== Task directions ==
No pictures, nothing altered: return the data below.
= Beginning of Section =
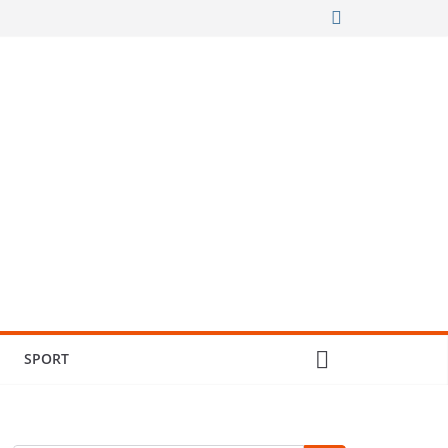
SPORT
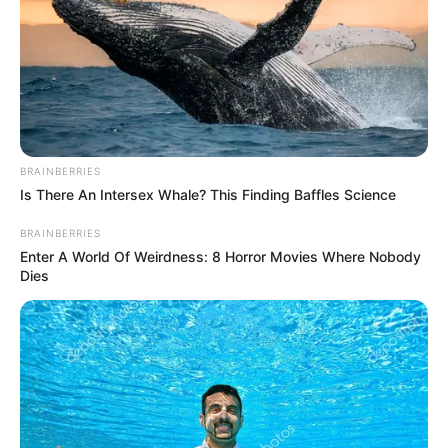
BRAINBERRIES
Is There An Intersex Whale? This Finding Baffles Science
BRAINBERRIES
Enter A World Of Weirdness: 8 Horror Movies Where Nobody
Dies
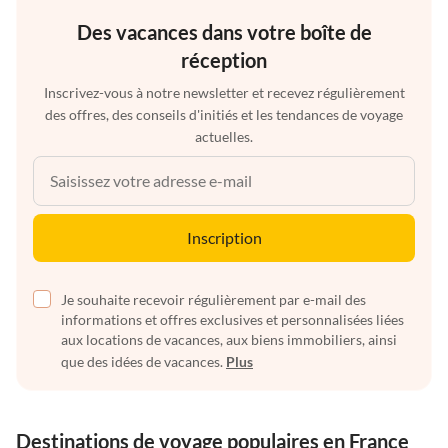
Des vacances dans votre boîte de
réception
Inscrivez-vous à notre newsletter et recevez régulièrement
des offres, des conseils d'initiés et les tendances de voyage
actuelles.
Inscription
Je souhaite recevoir régulièrement par e-mail des
informations et offres exclusives et personnalisées liées
aux locations de vacances, aux biens immobiliers, ainsi
que des idées de vacances.
Plus
Destinations de voyage populaires en France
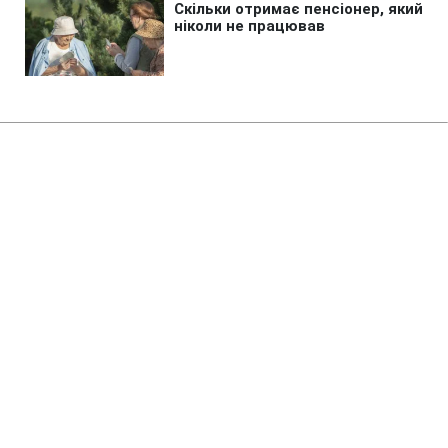
Головна
»
Життя
»
Суспільство
Зеленский отреагировал на
скандал с семьей нового главы
Донецкой ОГА
15:36 05.07.2019 Пт
2 хв
Родители и брат нового главы Донецкой ОГА
Павла Кириленко проживают на временно
оккупированной территории Донбасса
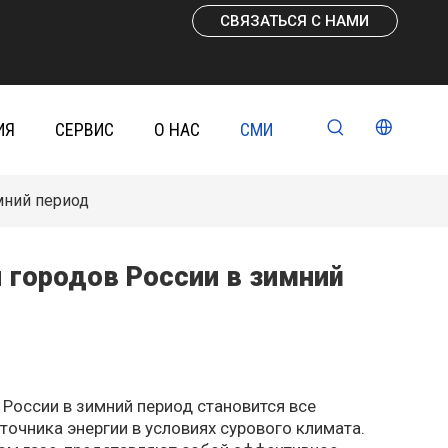
СВЯЗАТЬСЯ С НАМИ
ИЯ
СЕРВИС
О НАС
СМИ
мний период
 городов России в зимний
России в зимний период становится все
очника энергии в условиях сурового климата.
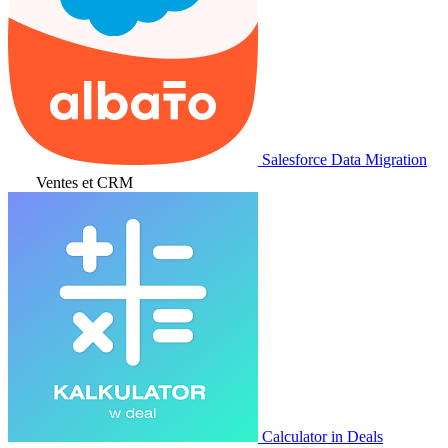
Salesforce Data Migration
Ventes et CRM
Calculator in Deals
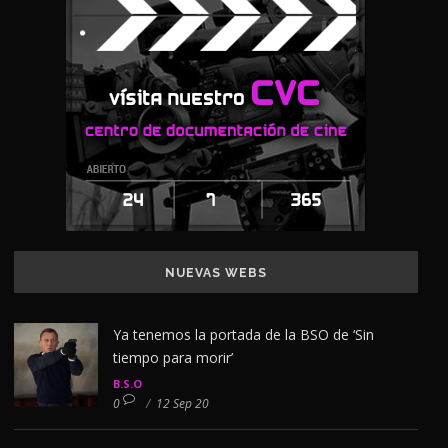
NUEVAS WEBS
Ya tenemos la portada de la BSO de ‘Sin
tiempo para morir’
B.S.O
0
/
12 Sep 20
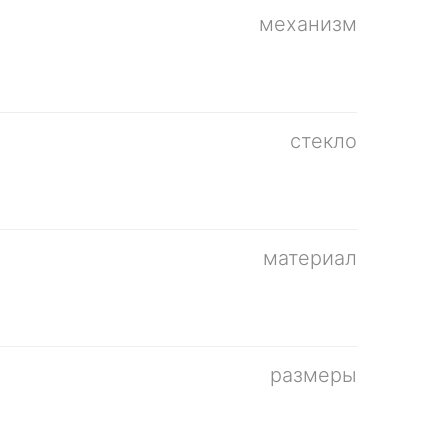
механизм
стекло
материал
размеры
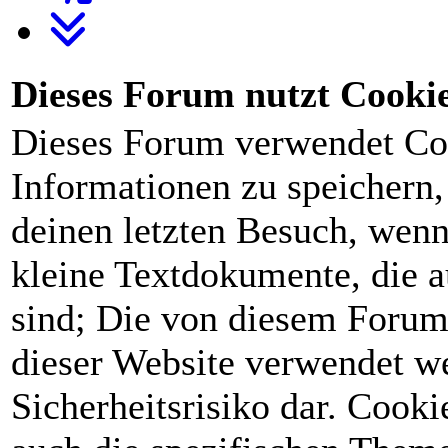
Dieses Forum nutzt Cooki
Dieses Forum verwendet Co
Informationen zu speichern, 
deinen letzten Besuch, wenn 
kleine Textdokumente, die 
sind; Die von diesem Forum
dieser Website verwendet we
Sicherheitsrisiko dar. Cook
= End of Section =
== Response to the exercise ==
SPORT
BRAINBERRIES
Is There An Intersex Whale? This Finding Baffles Science
BRAINBERRIES
Enter A World Of Weirdness: 8 Horror Movies Where Nobody
Dies
Des vacances dans votre boîte de
réception
Inscrivez-vous à notre newsletter et recevez régulièrement
des offres, des conseils d'initiés et les tendances de voyage
actuelles.
Inscription
Je souhaite recevoir régulièrement par e-mail des
informations et offres exclusives et personnalisées liées
aux locations de vacances, aux biens immobiliers, ainsi
que des idées de vacances.
Plus
Destinations de voyage populaires en France
Головна
»
Життя
»
Суспільство
Зеленский отреагировал на
скандал с семьей нового главы
Донецкой ОГА
15:36 05.07.2019 Пт
2 хв
Родители и брат нового главы Донецкой ОГА
Павла Кириленко проживают на временно
оккупированной территории Донбасса
СВЯЗАТЬСЯ С НАМИ
ИЯ
СЕРВИС
О НАС
СМИ
мний период
 городов России в зимний
России в зимний период становится все
очника энергии в условиях сурового климата.
Salesforce Data Migration
Ventes et CRM
Calculator in Deals
NUEVAS WEBS
Ya tenemos la portada de la BSO de ‘Sin
tiempo para morir’
B.S.O
0
/
12 Sep 20
механизм
стекло
материал
размеры
Dieses Forum nutzt Cooki
Dieses Forum verwendet Co
Informationen zu speichern, 
deinen letzten Besuch, wenn 
kleine Textdokumente, die 
sind; Die von diesem Forum
dieser Website verwendet we
Sicherheitsrisiko dar. Cook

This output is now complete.